The adaptor ASC contains an N-terminal PYD and a C-terminal caspase recruitment domain (CARD). It is recruited to the clustered PYDs of the oligomerized NLRP3 molecules by homotypic PYD-PYD interactions, leading to formation of a prion-like ASC filament (2628). These nucleated filaments gather the C-terminal CARDs of ASC, which act as a platform to recruit caspase-1, the effector (6, 11, 20, 26, 27) (Figure 1b,c).

Caspase-1 consists of an N-terminal CARD, a large catalytic subunit called p20, and a C-terminal small catalytic subunit called p10 (29, 30) (Figure 1b). The caspase-1 CARDs interact with the clustered ASC CARDs and undergo similar nucleated filament formation (31, 32). These filaments induce proximity-induced dimerization of the p20 and p10 catalytic subunits of caspase-1 and self-cleavage at the linker between p20 and p10, making caspase-1 fully proteolytically active (29, 33, 34).

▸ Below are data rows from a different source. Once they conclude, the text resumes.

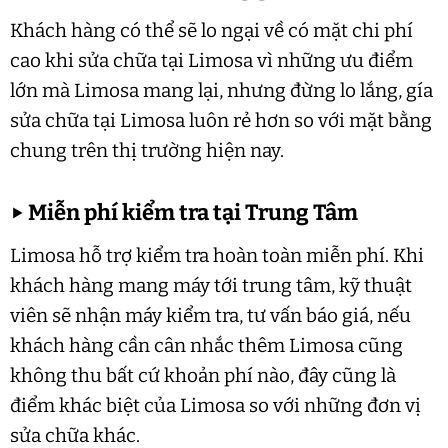
Khách hàng có thể sẽ lo ngại về có mặt chi phí
cao khi sửa chữa tại Limosa vì những ưu điểm
lớn mà Limosa mang lại, nhưng đừng lo lắng, gía
sửa chữa tại Limosa luôn rẻ hơn so với mặt bằng
chung trên thị trường hiện nay.
▶
Miễn phí kiểm tra tại Trung Tâm
Limosa hỗ trợ kiểm tra hoàn toàn miễn phí. Khi
khách hàng mang máy tới trung tâm, kỹ thuật
viên sẽ nhận máy kiểm tra, tư vấn báo giá, nếu
khách hàng cần cân nhắc thêm Limosa cũng
không thu bất cứ khoản phí nào, đây cũng là
điểm khác biệt của Limosa so với những đơn vị
sửa chữa khác.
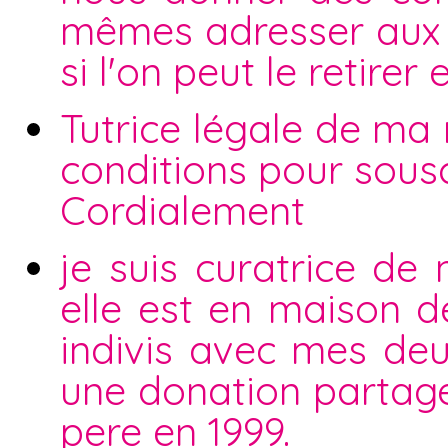
mêmes adresser aux se
si l'on peut le retire
Tutrice légale de ma
conditions pour sous
Cordialement
je suis curatrice de
elle est en maison de
indivis avec mes deu
une donation partag
pere en 1999.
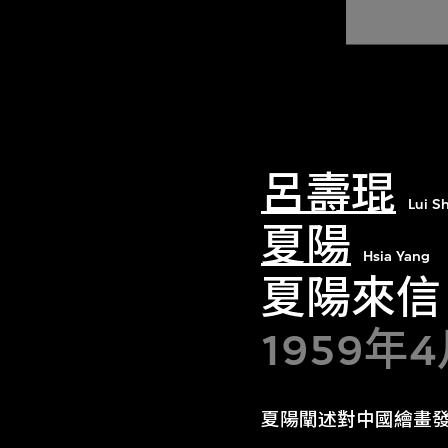
呂壽琨
Lui S
夏陽
Hsia Yang
夏陽來信
1959年
夏陽闡述對中國繪畫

Although there is no biophysical limit on the range of stoichiometries that these proteins can assume, the relative abundance between ASC and caspase-1 in cells has been estimated as 1:3.5 based on quantitative Western blot (26). Once active, caspase-1 is able to cleave and activate gasdermin D (GSDMD), which is responsible for pyroptosis, and convert the pro-cytokines in the IL-1 family into mature proinflammatory cytokines that are essential for regulating immune responses (6, 11, 26, 29, 3547) (Figure 1c).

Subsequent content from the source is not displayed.